- [WHAT NEEDS TO BE DONE]: Go through the records and copy each line where the word "author" occurs.

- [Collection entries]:
- - -

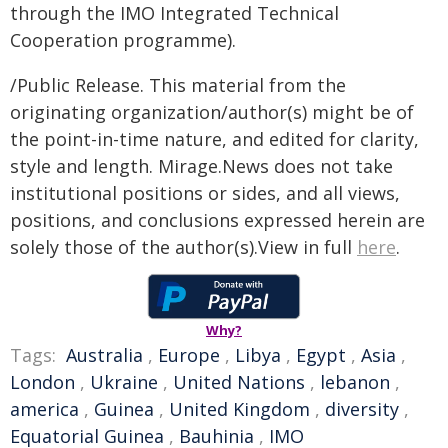
through the IMO Integrated Technical
Cooperation programme).
/Public Release. This material from the
originating organization/author(s) might be of
the point-in-time nature, and edited for clarity,
style and length. Mirage.News does not take
institutional positions or sides, and all views,
positions, and conclusions expressed herein are
solely those of the author(s).View in full
here
.
Why?
Tags:
Australia
,
Europe
,
Libya
,
Egypt
,
Asia
,
London
,
Ukraine
,
United Nations
,
lebanon
,
america
,
Guinea
,
United Kingdom
,
diversity
,
Equatorial Guinea
,
Bauhinia
,
IMO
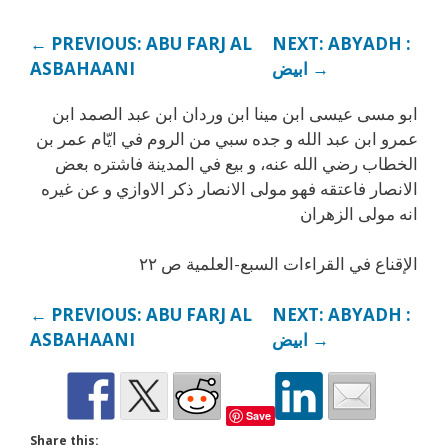
← PREVIOUS: ABU FARJ AL
NEXT: ABYADH :
ASBAHAANI
ابيض →
ابو مسى عيسى ابن مينا ابن وردان ابن عبد الصمد ابن
عمرو ابن عبد الله و جده سبي من الروم في ايّام عمر بن
الخطاب رضي الله عنه، و بيع في المدينة فاشتره بعض
الانصار فاعتقه فهو مولى الانصار ذكر الاوازي و عن غيره
انه مولى الزهران
الإقناع في القراءات السبع-العلمية ص ٢٢
← PREVIOUS: ABU FARJ AL
NEXT: ABYADH :
ASBAHAANI
ابيض →
Save
Share this:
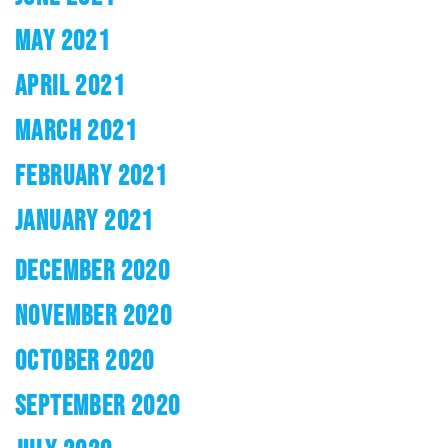
MAY 2021
APRIL 2021
MARCH 2021
FEBRUARY 2021
JANUARY 2021
DECEMBER 2020
NOVEMBER 2020
OCTOBER 2020
SEPTEMBER 2020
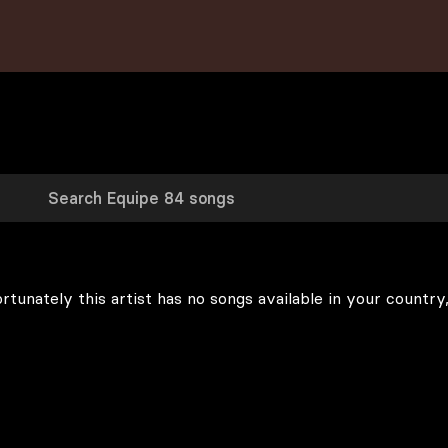
rtunately this artist has no songs available in your country,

- - -

- [WRITTEN SOLUTION]:
originating organization/author(s) might be of
solely those of the author(s).View in full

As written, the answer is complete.